Building a Reliable Message Queue System with RabbitMQ and Python

Introduction

This is follow up of https://moonytunes.com/2024/12/07/extending-openai-swarm-with-rabbitmq-building-a-scalable-agent-communication-system/ blog post about the RabbitMQ application for agent swarm from OpenAI

The code is in my GitHub repo

https://github.com/sq5rix/swarm

In this post, I’ll walk through how we built together with Claude Sonnet in neovim with avante plugin, a reliable message queue system using RabbitMQ and Python. We’ll explore how we solved common issues like connection handling, message persistence, and consumer reliability.

The Problem

We needed to create a system where multiple agents could communicate asynchronously through message queues.

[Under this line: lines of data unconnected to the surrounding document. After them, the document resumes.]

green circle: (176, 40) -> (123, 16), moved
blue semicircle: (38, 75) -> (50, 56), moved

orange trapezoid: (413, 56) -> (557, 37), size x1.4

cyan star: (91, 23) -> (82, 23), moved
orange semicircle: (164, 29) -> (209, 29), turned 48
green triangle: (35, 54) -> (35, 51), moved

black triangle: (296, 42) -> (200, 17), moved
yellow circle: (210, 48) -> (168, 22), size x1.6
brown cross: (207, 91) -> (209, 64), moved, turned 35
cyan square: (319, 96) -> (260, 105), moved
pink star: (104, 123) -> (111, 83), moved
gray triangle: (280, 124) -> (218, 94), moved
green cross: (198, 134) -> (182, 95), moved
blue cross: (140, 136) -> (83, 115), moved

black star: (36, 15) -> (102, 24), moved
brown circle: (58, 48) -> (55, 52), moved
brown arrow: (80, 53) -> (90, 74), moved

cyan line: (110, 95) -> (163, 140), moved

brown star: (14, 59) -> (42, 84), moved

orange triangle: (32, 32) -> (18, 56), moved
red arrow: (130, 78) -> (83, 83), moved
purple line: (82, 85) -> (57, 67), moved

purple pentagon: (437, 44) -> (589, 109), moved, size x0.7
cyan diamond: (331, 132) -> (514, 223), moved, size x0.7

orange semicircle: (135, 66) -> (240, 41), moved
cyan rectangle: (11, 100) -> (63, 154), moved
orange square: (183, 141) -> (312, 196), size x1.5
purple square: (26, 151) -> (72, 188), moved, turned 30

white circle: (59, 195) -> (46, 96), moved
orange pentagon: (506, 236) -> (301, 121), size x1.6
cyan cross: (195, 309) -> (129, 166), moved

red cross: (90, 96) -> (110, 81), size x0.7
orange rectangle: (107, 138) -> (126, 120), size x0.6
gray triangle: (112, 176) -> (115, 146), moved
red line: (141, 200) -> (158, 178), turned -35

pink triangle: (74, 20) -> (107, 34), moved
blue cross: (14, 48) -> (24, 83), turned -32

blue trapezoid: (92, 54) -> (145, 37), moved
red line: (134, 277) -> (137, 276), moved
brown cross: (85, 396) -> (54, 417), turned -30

The main requirements were:

Reliable message delivery
Multiple concurrent consumers
Message persistence
Error recovery
Queue monitoring

The Solution

We created a robust system using RabbitMQ as our message broker, with Python handling the client-side logic. Here’s how it works:

1. System Architecture

SwarmRabbitMQ (Main Client)
├── Agent Management
│   ├── Register Agents
│   └── Queue Setup
├── Message Handling
│   ├── Publishing
│   └── Consuming
└── Connection Management
    ├── Auto-reconnection
    └── Channel recovery

2. Key Components

Agent Registration

# Create and register agents
agent_a = Agent(name="Agent A", role="Sender")
agent_b = Agent(name="Agent B", role="Receiver")
client.register_agent(agent_a)
client.register_agent(agent_b)

Each agent gets its own dedicated queue with format agent_{agent_name}_queue.

Message Consumer

def message_handler(message):
    """Handle received messages"""
    print("\n=== Message Received ===")
    print(f"Content: {json.dumps(message, indent=2)}")

The consumer runs in a separate thread and processes messages as they arrive.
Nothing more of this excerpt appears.